There’s no even vaguely satellite-style maps from the time period - the ancient general poring over a battle map is an anachronism - but it’s the way a modern player recognizes the feeling of understanding an area; so I still want my players poring over a big map. Players are going to read modern discourse and experiences with gender norms into societal classes in ways that aren’t how the medieval knight would view it… but which still give an insight into similar emotional frames the characters might be in. Targeted anachronisms I think are a tool to be used carefully (and/or when inevitable), but not begrudgingly.

Footnotes

  1. To save you the calculation, that is the year 2135 - as Henry is writing from about 1135 and writes the section above after this reflection on the year 135, which included his exhortation to his contemporaries:

    Let our present kings and leaders, tyrants and princes, prelates and consuls, tribunes and governors, magistrates and sheriffs, warlike and strong men - let them tell me: who were in command and office at that time?  And you, admirable Bishop Alexander, to whom I have dedicated our history, tell me what you know of the bishops of that time.  I ask myself: tell me, Henry, author of this History, tell me who were the archdeacons of that time?

  2. An arbitrary division, like all eras are, but one way I think about it from the perspective of a worldbuilder is that the modern world can be recognized as vaguely similar to ours now, plus or minus an increasing number of things.

    Okay, they didn’t have phones.
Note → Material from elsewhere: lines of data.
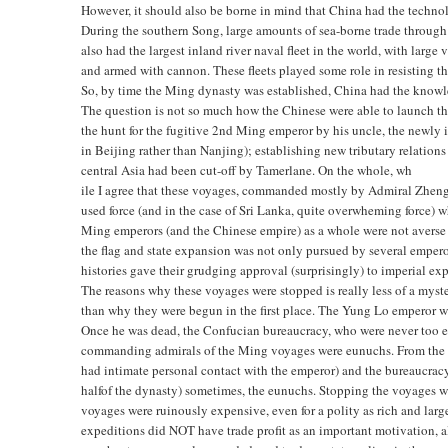
However, it should also be borne in mind that China had the techno
During the southern Song, large amounts of sea-borne trade throu
also had the largest inland river naval fleet in the world, with larg
and armed with cannon. These fleets played some role in resisting 
So, by time the Ming dynasty was established, China had the knowl
The question is not so much how the Chinese were able to launch th
the hunt for the fugitive 2nd Ming emperor by his uncle, the newly
in Beijing rather than Nanjing); establishing new tributary relations
central Asia had been cut-off by Tamerlane. On the whole, wh
ile I agree that these voyages, commanded mostly by Admiral Zheng He
used force (and in the case of Sri Lanka, quite overwheming force) w
Ming emperors (and the Chinese empire) as a whole were not averse 
the flag and state expansion was not only pursued by several empero
histories gave their grudging approval (surprisingly) to imperial ex
The reasons why these voyages were stopped is really less of a myst
than why they were begun in the first place. The Yung Lo emperor 
Once he was dead, the Confucian bureaucracy, who were never too en
commanding admirals of the Ming voyages were eunuchs. From the b
had intimate personal contact with the emperor) and the bureaucracy 
halfof the dynasty) sometimes, the eunuchs. Stopping the voyages w
voyages were ruinously expensive, even for a polity as rich and la
expeditions did NOT have trade profit as an important motivation, a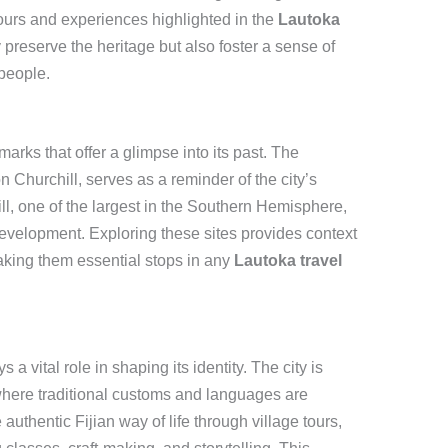
 tours and experiences highlighted in the
Lautoka
 preserve the heritage but also foster a sense of
people.
arks that offer a glimpse into its past. The
 Churchill, serves as a reminder of the city’s
ll, one of the largest in the Southern Hemisphere,
development. Exploring these sites provides context
aking them essential stops in any
Lautoka travel
a vital role in shaping its identity. The city is
where traditional customs and languages are
authentic Fijian way of life through village tours,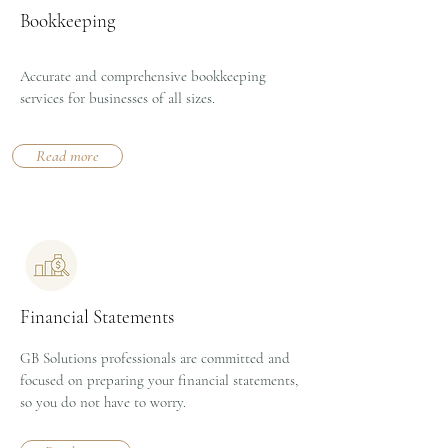
Bookkeeping
Accurate and comprehensive bookkeeping
services for businesses of all sizes.
Read more
Financial Statements
GB Solutions professionals are committed and
focused on preparing your financial statements,
so you do not have to worry.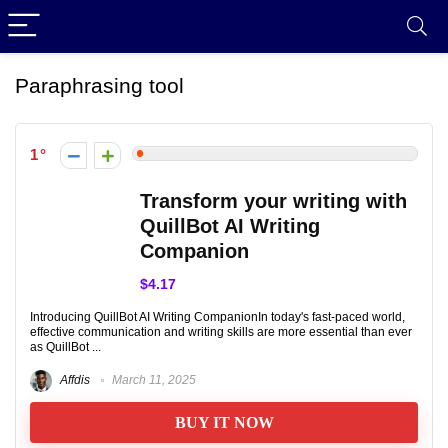
Paraphrasing tool
1
Transform your writing with
QuillBot AI Writing
Companion
$4.17
Introducing QuillBot AI Writing CompanionIn today's fast-paced world,
effective communication and writing skills are more essential than ever
as QuillBot ...
Affdis
March 11, 2025
BUY IT NOW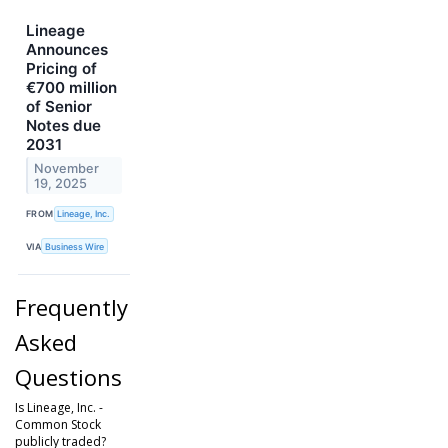
Lineage
Announces
Pricing of
€700 million
of Senior
Notes due
2031
November
19, 2025
FROM
Lineage, Inc.
VIA
Business Wire
Frequently
Asked
Questions
Is Lineage, Inc. -
Common Stock
publicly traded?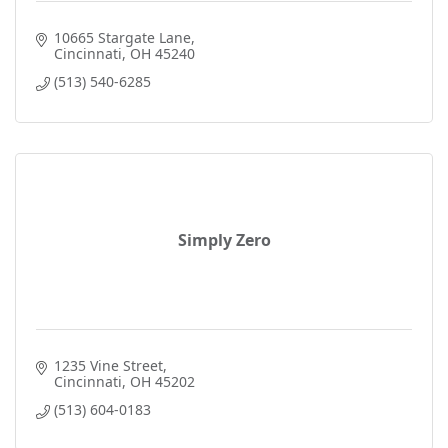
10665 Stargate Lane
Cincinnati
OH
45240
(513) 540-6285
Simply Zero
1235 Vine Street
Cincinnati
OH
45202
(513) 604-0183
They did have kings. They had only a little news of the outside world, and limited knowledge of worlds across the seas from them… but once you adjust all those points, it’s mostly recognizably modern.

    This gets strained by the early modern period, and the Middle Ages are almost more useful to construct from scratch, like an alien world.

  3. Roughly 13 years for each actual year. So 476 seems mostly like what would actually be technologically and culturally around in 476, but when Arthur is crowned in 508 (32 years) the world might look more like 892 (32 x 13 years); even if the rulers and realms are still those who would be around in 508 (plus or minus the fictional ones). When 560 swings around, we’re looking at 1490.

    Some events conveniently rhyme. Stories of the end of Arthur’s reign mention a pestilence, which can line up to the Plague of Justinian in 541 but also to the Black Death in 1346 - so as we show what happens with the events as credited to the historical plague, we can also see those subtle changes in culture (clothing, art, new technology and new social laws) seamlessly appearing in our sped up vibes timeline.

  4. That said, some distortions can be explored and pierced through, especially when they make the history shallower and less human.

  5. This is also why it’s so prominent in Pentiment, I’d assume.

  6. That is, no character would feel like “wow, my character sheet feels like there’s a big hole here”, but they might actually feel like “my life’s story has a hole here” even if they wouldn’t say that directly.

  7. Another example of this strategy would be the 2013 adaption of The Great Gatsby that mixed in modern hip-hop hits to tell the story of the 1925 novel. In discussing the theme, Baz Luhrmann (the director) explained it as “While we acknowledge, as Fitzgerald phrased it, ‘the Jazz Age,’ and this is the period represented on screen, we — our audience — are living in ‘the Hip-Hop Age’ and want our viewers to feel the impact of modern-day music the way Fitzgerald did for the readers of his novel at the time of its publication.